# TASK BRIEF
This task requires every entry to be set down again exactly.

# Stored records
--- START ---

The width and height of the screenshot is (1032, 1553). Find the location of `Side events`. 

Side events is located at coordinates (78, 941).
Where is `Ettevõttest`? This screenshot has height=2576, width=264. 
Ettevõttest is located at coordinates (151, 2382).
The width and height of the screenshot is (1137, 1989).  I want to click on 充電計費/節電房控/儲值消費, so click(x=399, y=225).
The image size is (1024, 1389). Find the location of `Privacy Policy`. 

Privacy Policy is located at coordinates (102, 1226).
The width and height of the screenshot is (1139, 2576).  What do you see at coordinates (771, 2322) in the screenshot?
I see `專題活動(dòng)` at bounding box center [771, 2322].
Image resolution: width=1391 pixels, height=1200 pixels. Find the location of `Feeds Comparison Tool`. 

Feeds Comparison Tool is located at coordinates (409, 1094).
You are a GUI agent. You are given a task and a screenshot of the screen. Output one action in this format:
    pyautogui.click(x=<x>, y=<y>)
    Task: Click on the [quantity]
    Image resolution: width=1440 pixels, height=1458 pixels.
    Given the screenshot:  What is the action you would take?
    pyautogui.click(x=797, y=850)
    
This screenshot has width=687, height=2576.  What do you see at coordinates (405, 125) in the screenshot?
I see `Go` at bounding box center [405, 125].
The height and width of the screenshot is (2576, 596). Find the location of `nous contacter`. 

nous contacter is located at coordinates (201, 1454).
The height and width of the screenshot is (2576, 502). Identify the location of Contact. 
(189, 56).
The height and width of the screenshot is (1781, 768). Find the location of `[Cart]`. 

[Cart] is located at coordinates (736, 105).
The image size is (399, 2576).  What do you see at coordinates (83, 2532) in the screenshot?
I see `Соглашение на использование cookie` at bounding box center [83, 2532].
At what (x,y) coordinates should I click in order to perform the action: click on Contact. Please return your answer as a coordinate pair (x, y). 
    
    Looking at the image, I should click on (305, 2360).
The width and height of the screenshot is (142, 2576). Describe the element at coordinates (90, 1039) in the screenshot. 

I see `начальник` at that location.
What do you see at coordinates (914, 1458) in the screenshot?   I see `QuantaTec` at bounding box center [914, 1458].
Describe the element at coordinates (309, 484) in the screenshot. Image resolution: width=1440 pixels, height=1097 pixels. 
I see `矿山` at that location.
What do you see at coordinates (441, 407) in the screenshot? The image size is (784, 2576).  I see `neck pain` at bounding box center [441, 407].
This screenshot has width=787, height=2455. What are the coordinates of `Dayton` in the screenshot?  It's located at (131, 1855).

--- END ---

# ANSWER FOR THIS EXERCISE
The width and height of the screenshot is (1032, 1553). Find the location of `Side events`. 

Side events is located at coordinates (78, 941).
Where is `Ettevõttest`? This screenshot has height=2576, width=264. 
Ettevõttest is located at coordinates (151, 2382).
The width and height of the screenshot is (1137, 1989).  I want to click on 充電計費/節電房控/儲值消費, so click(x=399, y=225).
The image size is (1024, 1389). Find the location of `Privacy Policy`. 

Privacy Policy is located at coordinates (102, 1226).
The width and height of the screenshot is (1139, 2576).  What do you see at coordinates (771, 2322) in the screenshot?
I see `專題活動(dòng)` at bounding box center [771, 2322].
Image resolution: width=1391 pixels, height=1200 pixels. Find the location of `Feeds Comparison Tool`. 

Feeds Comparison Tool is located at coordinates (409, 1094).
You are a GUI agent. You are given a task and a screenshot of the screen. Output one action in this format:
    pyautogui.click(x=<x>, y=<y>)
    Task: Click on the [quantity]
    Image resolution: width=1440 pixels, height=1458 pixels.
    Given the screenshot:  What is the action you would take?
    pyautogui.click(x=797, y=850)
    
This screenshot has width=687, height=2576.  What do you see at coordinates (405, 125) in the screenshot?
I see `Go` at bounding box center [405, 125].
The height and width of the screenshot is (2576, 596). Find the location of `nous contacter`. 

nous contacter is located at coordinates (201, 1454).
The height and width of the screenshot is (2576, 502). Identify the location of Contact. 
(189, 56).
The height and width of the screenshot is (1781, 768). Find the location of `[Cart]`. 

[Cart] is located at coordinates (736, 105).
The image size is (399, 2576).  What do you see at coordinates (83, 2532) in the screenshot?
I see `Соглашение на использование cookie` at bounding box center [83, 2532].
At what (x,y) coordinates should I click in order to perform the action: click on Contact. Please return your answer as a coordinate pair (x, y). 
    
    Looking at the image, I should click on (305, 2360).
The width and height of the screenshot is (142, 2576). Describe the element at coordinates (90, 1039) in the screenshot. 

I see `начальник` at that location.
What do you see at coordinates (914, 1458) in the screenshot?   I see `QuantaTec` at bounding box center [914, 1458].
Describe the element at coordinates (309, 484) in the screenshot. Image resolution: width=1440 pixels, height=1097 pixels. 
I see `矿山` at that location.
What do you see at coordinates (441, 407) in the screenshot? The image size is (784, 2576).  I see `neck pain` at bounding box center [441, 407].
This screenshot has width=787, height=2455. What are the coordinates of `Dayton` in the screenshot?  It's located at (131, 1855).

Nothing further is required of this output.